When they sent her to the Protestant Exeter prep school in New Hampshire, Laura Wharton’s parents probably didn’t realize they were sowing the seeds for their daughter’s immigration to Israel. It was only when Laura realized, to her surprise, that most of the kids she was drawn to at Exeter were Jewish, that she became interested in her own Jewish identity.

A youth trip to Israel at 16 took her a step further.

“I became a Zionist,” Wharton says. “I still am. I think it’s an amazing thing to have a country.”

While Judaism and Israel were new in Laura’s life, political activism was not. Her mother was a city council member in Tenafly, New Jersey, and Laura helped establish the Exeter branch of Amnesty International. Today, those two strands of Wharton’s life have come together. She has been living in Israel for 33 years, is a veteran of the IDF and of a kibbutz, and is a Jerusalem city councilwoman (Meretz). She is the founder of Shabus – a practical, grassroots initiative to lift the ban on public transport on the Sabbath and guarantee people freedom of movement and freedom of choice on the weekends.

“As a city councilor I get a lot of complaints about transportation problems. Ironically the more Jerusalem and its culture flourishes, especially on the weekends, the more frustrating it is for people in the outlying neighborhoods,” she says.

Two and a half years ago, Wharton gathered a group of friends in her living room to brainstorm solutions to the issue of transportation in Jerusalem. Six months later, the cleverly named Shabus was up and running. Today it is a cooperative that runs mini-buses from Friday evening to early Saturday morning. Its 3,000 members pay a very small yearly membership free. No one handles money on the mini-buses which are largely driven by non-Jewish residents of the city. They avoid driving through religious Jewish neighborhoods.

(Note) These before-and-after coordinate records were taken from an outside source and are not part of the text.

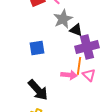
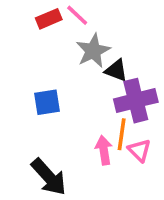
pink arrow: (69, 75) -> (104, 150), turned -105

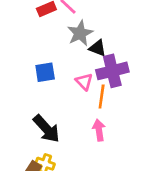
pink arrow: (104, 150) -> (99, 130), moved
pink triangle: (139, 150) -> (84, 82), moved

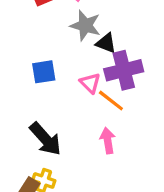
gray star: (80, 33) -> (85, 25), turned -30
orange line: (102, 96) -> (111, 101), turned -60

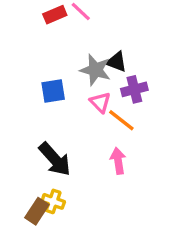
gray star: (85, 25) -> (95, 70), moved
purple cross: (124, 70) -> (134, 89), size x0.7

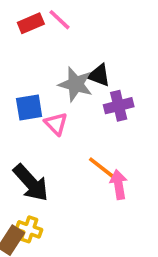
pink triangle: (100, 102) -> (56, 124), moved
orange line: (121, 120) -> (102, 168), moved
pink arrow: (118, 161) -> (119, 185), moved

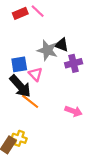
orange line: (102, 168) -> (30, 101), moved
black arrow: (31, 183) -> (20, 86), moved
pink arrow: (119, 185) -> (74, 111), turned 119

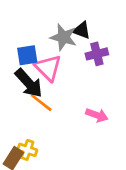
pink triangle: (35, 74) -> (48, 68), size x1.5

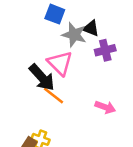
blue square: (27, 55) -> (55, 14), moved, turned 30

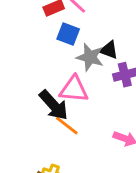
pink triangle: (60, 63) -> (74, 89), turned -40

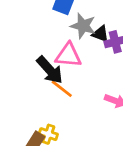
black triangle: (109, 50) -> (101, 34), moved

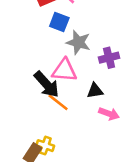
black triangle: (101, 34) -> (95, 91), moved, turned -30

Shabus receives substantial assistance from NIF/Shatil, including guidance on organizational development, fundraising, marketing and legal matters. Shatil is collaborating with Shabus on outreach to new audiences and NIF has awarded it a grant to help with outreach and awareness-raising.

“Without NIF and Shatil, it would have been difficult if not impossible to get a project like Shabus, or other projects I’ve been involved with, off the ground,” says Wharton. “I can’t imagine the third sector in Israel without it.”

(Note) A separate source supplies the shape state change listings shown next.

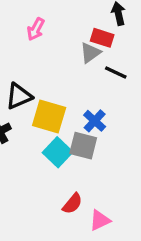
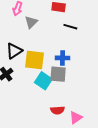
gray triangle: (90, 53) -> (31, 22), moved
blue cross: (95, 121) -> (62, 58), turned -32
red semicircle: (72, 204) -> (57, 110), turned 56

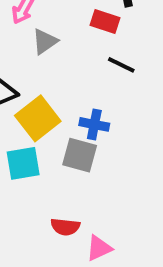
yellow square: (35, 60) -> (38, 118), turned 35
cyan square: (43, 81) -> (23, 163), moved, turned 36

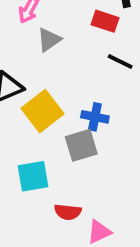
gray square: (80, 155) -> (81, 145), turned -32
cyan square: (23, 163) -> (33, 176), moved

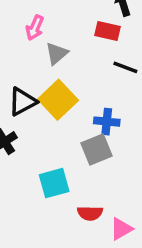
yellow square: (42, 111) -> (58, 100), moved

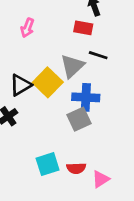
gray triangle: (57, 54) -> (72, 66), moved, size x1.4
blue cross: (107, 122) -> (86, 97), size x1.4
cyan square: (54, 183) -> (48, 164), moved

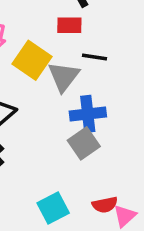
yellow square: (48, 82) -> (32, 60), moved
red semicircle: (76, 168) -> (105, 205), moved

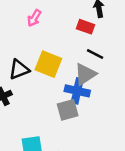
yellow square: (32, 60) -> (48, 64), moved, turned -32
gray triangle: (64, 77) -> (85, 74), moved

Surprisingly, there was little opposition to the initiative, perhaps because, as Wharton says, “we went out of our way make it as inoffensive as possible to religious people.”

Wharton says most American Jews don’t realize that “from sundown Friday till after sunset Saturday, the majority of Jerusalemites are under a kind of curfew; that a vocal minority is battling to keep the rest of the city paralyzed over the Sabbath. Lots of cultural activities go on over the weekend but as long as this prohibition exists, many people can’t take part. This causes a huge amount of resentment and is bad for inter-group relations in the city.”

This year, Shabus expanded to the cities of Holon and Rosh Ha’ayin and have launched a fundraising campaign to expand their Jerusalem route. Similar copy-cat initiatives have been launched in other Israeli cities.

“It works,” says Wharton, a Harvard graduate who teaches politics at the Hebrew University. “I’m very proud of it.”